Sourcing food from local markets or farmers, or growing your ingredients and knowing where they come from, is also part and parcel with the French lifestyle, Guiliano couldn’t live without her local market – only frequenting her local supermarket for non-essentials like toilet paper. “If you buy quality products there’s very little you need to do to them to make them taste good, I use very little oil or butter when cooking, you don’t need it,” Guiliano says arguing that the better the quality ingredient  the better the taste and all the more better for you.

“You need to know what you’re putting in to your body. When you buy prepared food you have no idea… even when you read the label. In France, now they even put numbers like E207 what ‘s that supposed to mean? Like artificial flavour? A chemical? Then they wonder why people are getting so many diseases like allergies and asthma or cancer – all of this is coming form the junk food that we put in our bodies,” Guiliano maintains.

So what foods couldn’t this French woman live without?

“If I had to promote three things in life to eat it would be yoghurt, oysters and chocolate – good quality of course. They are all high in protein, have little fat and they are the healthiest foods on the planet,” Guilliano says adding that the only natural yoghurt is that which contains two ingredients: milk and culture.

“There’s not a day when I don’t eat cheese. Yoghurt? I simply couldn’t live without yoghurt.
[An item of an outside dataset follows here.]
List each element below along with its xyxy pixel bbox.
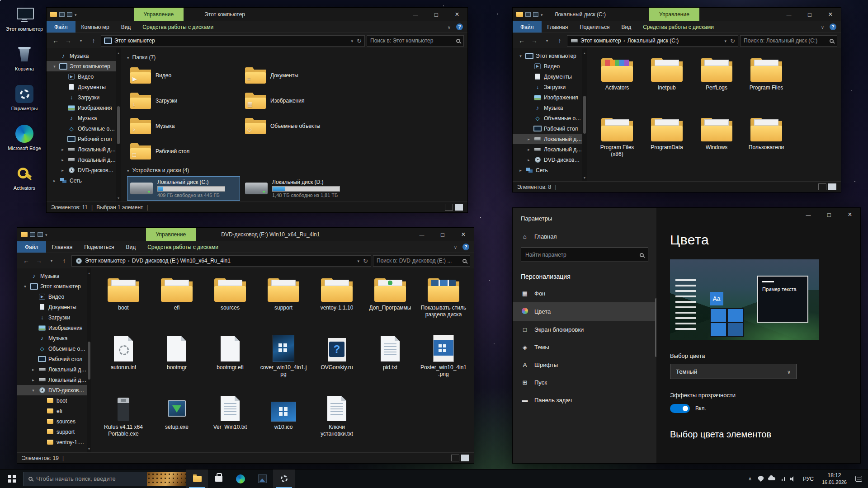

Dairy is a part of our culture, we are cheese country, and we have more cheese than days in the year in France,” says the Dairy Australia ambassador  who maintains French women eat up to two serves of yoghurt or cheese a day adding that it’s a great way to stave off hunger.

Mirelle’s magical breakfast recipe:

Place ½ cup Greek yoghurt in a bowl; add to that 1-teaspoon of flaxseed oil (or any other flavour you like), 1-2 tablespoons of lemon or citrus juice, 1-teaspoon honey.

In a food processor, grind together 2-tabelspoons finely ground cereal (that contains 0 sugar and 0 salt) 2 teaspoons of nuts (walnuts, almonds, pecans), lightly toasted.

Sprinkle the mixture on top of the yoghurt and serve with some in season fruit like a handful of blueberries or half banana etc.

TIP: The cereal, nut mixture can be made in larger batches and stored in an airtight container for use over the next few days.